Der Primar der Dermatologischen Abteilung hat sich des Themas angenommen und sieht sowohl in der Forschung als auch in der Aufklärung großen Aufholbedarf, denn: „Der chronische Juckreiz ist ganz klar im Vormarsch.“ Ein Grund dafür liegt in der Alterung der Bevölkerung.

„Mozart ist mit 35 Jahren gestorben. Im Jahr 2050 wird über eine Million der Österreicherinnen und Österreicher über 80 sein, da wird’s einen Großteil jucken“, prophezeit Sepp und spricht damit die mit dem Alter einhergehende Trockenheit der Haut an. Mit einer Überalterung der Bevölkerung wird auch der Medikamentenkonsum steigen, der ebenfalls Juckreiz auslösen kann.

Der Ursprung des Juckens liegt oft im Verborgenen. Abgesehen von Neurodermitis, Schuppenflechte und Allergien kann der chronische Juckreiz auch ein Hinweis auf Leber-, Nieren und Gallenwegserkrankungen sein. Auch bei neurologischen und psychischen Erkrankungen kann die Symptomatik auftauchen. Die Abklärung der Ursache kann mitunter Jahre dauern, in manchen Fällen bleibt die Diagnostik ergebnislos. Ein langer Leidensweg für Patienten ist die Folge.

Eine Lobby für Juckreizpatienten

„Dem Juckreiz wird in der Medizin oft nicht die Aufmerksamkeit gegeben, die eigentlich notwendig wäre“, räumt Sepp ein und vergleicht: „Schmerzpatienten haben eine Lobby, Juckreizpatienten nicht.“ Doch das will der umtriebige Mediziner mit einer Reihe von Maßnahmen ändern. Im Jahr 2020 soll es eine Fortbildung zum Thema Juckreiz für Allgemeinmediziner geben. Gemeinsam mit seinem Team arbeitet der Dermatologe außerdem an einer Studie, bei der moderne Medikamente zur Juckreizbekämpfung, wie Neurochininrezeptor-Antagonisten, vor der offiziellen Zulassung getestet werden.
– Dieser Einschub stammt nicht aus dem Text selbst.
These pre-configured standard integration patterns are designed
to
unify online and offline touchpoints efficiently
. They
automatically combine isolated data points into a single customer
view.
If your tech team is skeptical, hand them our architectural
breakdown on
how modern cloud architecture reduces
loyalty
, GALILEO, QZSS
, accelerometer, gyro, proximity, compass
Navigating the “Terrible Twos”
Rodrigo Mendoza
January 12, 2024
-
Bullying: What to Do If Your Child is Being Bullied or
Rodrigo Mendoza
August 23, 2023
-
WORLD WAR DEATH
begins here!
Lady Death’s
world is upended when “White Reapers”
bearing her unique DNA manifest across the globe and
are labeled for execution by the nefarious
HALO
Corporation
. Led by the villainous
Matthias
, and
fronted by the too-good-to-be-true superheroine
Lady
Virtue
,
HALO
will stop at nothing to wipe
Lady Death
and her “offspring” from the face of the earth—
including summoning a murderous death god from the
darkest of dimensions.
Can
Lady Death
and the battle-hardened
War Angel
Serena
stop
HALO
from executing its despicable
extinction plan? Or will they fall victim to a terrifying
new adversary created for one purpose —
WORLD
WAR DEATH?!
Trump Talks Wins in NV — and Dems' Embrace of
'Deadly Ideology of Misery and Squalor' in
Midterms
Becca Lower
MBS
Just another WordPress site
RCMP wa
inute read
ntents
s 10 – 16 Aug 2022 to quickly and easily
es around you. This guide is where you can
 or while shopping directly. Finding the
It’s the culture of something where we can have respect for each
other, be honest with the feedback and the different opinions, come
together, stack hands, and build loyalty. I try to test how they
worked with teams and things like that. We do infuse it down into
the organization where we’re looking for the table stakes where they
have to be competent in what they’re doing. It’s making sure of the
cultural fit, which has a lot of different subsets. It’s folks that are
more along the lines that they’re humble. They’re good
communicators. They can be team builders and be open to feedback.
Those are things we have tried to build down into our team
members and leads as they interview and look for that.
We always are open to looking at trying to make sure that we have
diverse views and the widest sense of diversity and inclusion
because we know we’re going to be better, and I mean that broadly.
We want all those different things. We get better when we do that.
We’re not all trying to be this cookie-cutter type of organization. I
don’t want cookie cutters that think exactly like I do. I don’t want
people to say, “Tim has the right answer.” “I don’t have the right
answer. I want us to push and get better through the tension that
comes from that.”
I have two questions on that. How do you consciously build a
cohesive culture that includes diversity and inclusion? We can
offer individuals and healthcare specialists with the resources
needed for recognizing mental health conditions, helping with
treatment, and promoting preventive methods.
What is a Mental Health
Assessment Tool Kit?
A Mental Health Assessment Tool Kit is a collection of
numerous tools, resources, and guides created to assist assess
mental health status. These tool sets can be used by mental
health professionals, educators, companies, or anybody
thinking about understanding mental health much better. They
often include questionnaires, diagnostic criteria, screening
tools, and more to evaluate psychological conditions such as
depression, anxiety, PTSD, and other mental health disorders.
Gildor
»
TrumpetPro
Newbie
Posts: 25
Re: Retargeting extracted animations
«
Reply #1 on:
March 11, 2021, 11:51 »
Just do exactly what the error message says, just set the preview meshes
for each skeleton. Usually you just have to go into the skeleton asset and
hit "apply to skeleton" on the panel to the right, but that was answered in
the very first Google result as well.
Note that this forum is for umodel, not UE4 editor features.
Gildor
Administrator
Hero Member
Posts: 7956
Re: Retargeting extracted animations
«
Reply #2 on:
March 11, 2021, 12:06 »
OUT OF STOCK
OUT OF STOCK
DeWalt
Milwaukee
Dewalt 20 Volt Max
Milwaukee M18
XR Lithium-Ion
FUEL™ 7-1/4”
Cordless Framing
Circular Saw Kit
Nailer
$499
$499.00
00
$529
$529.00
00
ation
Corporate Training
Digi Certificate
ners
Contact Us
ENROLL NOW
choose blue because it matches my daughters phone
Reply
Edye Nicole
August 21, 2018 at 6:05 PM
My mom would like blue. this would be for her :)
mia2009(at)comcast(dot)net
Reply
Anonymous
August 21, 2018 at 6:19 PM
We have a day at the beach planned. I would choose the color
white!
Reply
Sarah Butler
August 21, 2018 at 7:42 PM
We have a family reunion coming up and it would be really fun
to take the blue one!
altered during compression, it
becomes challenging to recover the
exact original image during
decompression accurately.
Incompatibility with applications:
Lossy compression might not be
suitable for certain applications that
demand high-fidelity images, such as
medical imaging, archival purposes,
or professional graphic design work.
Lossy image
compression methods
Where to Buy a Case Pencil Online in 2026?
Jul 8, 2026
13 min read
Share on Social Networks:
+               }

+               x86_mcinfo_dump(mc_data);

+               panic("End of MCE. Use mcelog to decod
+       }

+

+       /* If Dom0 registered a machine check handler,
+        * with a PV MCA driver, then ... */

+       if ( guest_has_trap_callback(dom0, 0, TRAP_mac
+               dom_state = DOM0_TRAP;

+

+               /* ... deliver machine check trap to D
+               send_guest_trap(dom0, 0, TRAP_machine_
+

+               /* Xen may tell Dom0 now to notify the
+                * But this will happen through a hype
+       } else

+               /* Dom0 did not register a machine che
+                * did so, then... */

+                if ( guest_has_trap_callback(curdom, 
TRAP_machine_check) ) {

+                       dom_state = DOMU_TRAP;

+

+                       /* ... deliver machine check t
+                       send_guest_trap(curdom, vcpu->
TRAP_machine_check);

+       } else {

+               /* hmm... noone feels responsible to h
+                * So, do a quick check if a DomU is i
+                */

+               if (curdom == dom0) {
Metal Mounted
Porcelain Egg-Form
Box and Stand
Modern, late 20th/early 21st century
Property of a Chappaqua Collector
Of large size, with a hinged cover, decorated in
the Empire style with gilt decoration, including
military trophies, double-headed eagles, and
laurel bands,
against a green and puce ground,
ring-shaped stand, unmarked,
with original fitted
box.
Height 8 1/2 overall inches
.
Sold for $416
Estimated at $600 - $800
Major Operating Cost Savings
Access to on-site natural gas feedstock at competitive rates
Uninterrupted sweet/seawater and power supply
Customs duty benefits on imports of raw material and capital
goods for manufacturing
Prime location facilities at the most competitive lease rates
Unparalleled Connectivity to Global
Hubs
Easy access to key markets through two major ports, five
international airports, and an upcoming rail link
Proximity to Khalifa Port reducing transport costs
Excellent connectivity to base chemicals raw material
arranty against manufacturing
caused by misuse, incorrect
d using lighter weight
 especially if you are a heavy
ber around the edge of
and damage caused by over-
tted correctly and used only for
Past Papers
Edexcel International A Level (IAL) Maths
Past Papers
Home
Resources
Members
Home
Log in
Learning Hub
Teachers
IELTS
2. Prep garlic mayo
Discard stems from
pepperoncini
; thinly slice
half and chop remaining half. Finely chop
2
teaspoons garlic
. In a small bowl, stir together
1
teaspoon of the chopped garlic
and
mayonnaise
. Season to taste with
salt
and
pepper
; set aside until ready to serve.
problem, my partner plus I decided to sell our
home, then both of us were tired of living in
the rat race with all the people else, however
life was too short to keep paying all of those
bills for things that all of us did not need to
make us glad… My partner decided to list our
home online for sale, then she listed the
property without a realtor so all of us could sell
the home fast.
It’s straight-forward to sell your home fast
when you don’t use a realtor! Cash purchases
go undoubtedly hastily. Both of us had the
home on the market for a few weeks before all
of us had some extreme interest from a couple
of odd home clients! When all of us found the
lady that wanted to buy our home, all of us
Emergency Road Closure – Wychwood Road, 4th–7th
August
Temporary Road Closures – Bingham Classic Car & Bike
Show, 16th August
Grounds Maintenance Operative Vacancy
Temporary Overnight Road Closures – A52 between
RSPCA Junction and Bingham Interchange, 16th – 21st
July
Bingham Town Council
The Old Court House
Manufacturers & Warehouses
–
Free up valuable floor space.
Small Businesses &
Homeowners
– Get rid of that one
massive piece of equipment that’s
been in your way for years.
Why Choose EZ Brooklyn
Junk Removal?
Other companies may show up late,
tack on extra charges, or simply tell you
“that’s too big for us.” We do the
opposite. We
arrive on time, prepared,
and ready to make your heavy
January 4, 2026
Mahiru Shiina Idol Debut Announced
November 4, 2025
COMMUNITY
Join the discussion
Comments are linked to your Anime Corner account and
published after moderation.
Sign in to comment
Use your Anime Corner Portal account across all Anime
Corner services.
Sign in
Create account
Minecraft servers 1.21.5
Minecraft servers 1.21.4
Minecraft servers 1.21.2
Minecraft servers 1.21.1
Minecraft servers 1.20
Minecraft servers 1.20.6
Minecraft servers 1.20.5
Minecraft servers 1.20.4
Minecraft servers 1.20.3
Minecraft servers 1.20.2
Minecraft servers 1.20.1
In enger Verbindung mit den internationalen Zentren zur Juckreiz-Grundlagenforschung sollen künftig Forschungsergebnisse möglichst schnell in den Klinikalltag einfließen. „Mein großes Anliegen ist es“, so Sepp, „die Versorgung der Juckreiz-Patienten nachhaltig zu verbessern. Am besten für die Betroffenen wäre eine eigene Juckreiz-Ambulanz.“

Text: Gertraud Gerst; Bild: pixabay.com

Norbert Sepp, Prim. Univ.-Prof. Dr.

Vorstand der Abteilung Dermatologie, Venerologie und Allergologie des Ordensklinikums Linz Elisabethinen

Nach Abschluss des Medizinstudiums in Innsbruck 1986 begann Sepp die Facharztausbildung an der Universitätsklinik Innsbruck für Dermatologie und Venerologie. Von 1995 bis 2009 war er geschäftsführender Oberarzt und Stellvertreter des Klinikdirektors an der Universitätsklinik für Dermatologie in Innsbruck. Von 2004 bis 2011 leitete er die Österreichische Akademie Dermatologischer Fortbildung (ÖADF), war mitverantwortlich für die gesamte Fortbildung der österreichischen Hautärzte sowie der Facharztprüfung für Dermatologie. Seit Oktober 2016 leitet er die Dermatologische Abteilung am Ordensklinikum Linz Elisabethinen. Er verfasste über 140 wissenschaftliche Publikationen und zusätzlich 42 Buchbeiträge. Sepp ist verheiratet, Vater von zwei verheirateten Töchtern und Opa von drei Enkeln.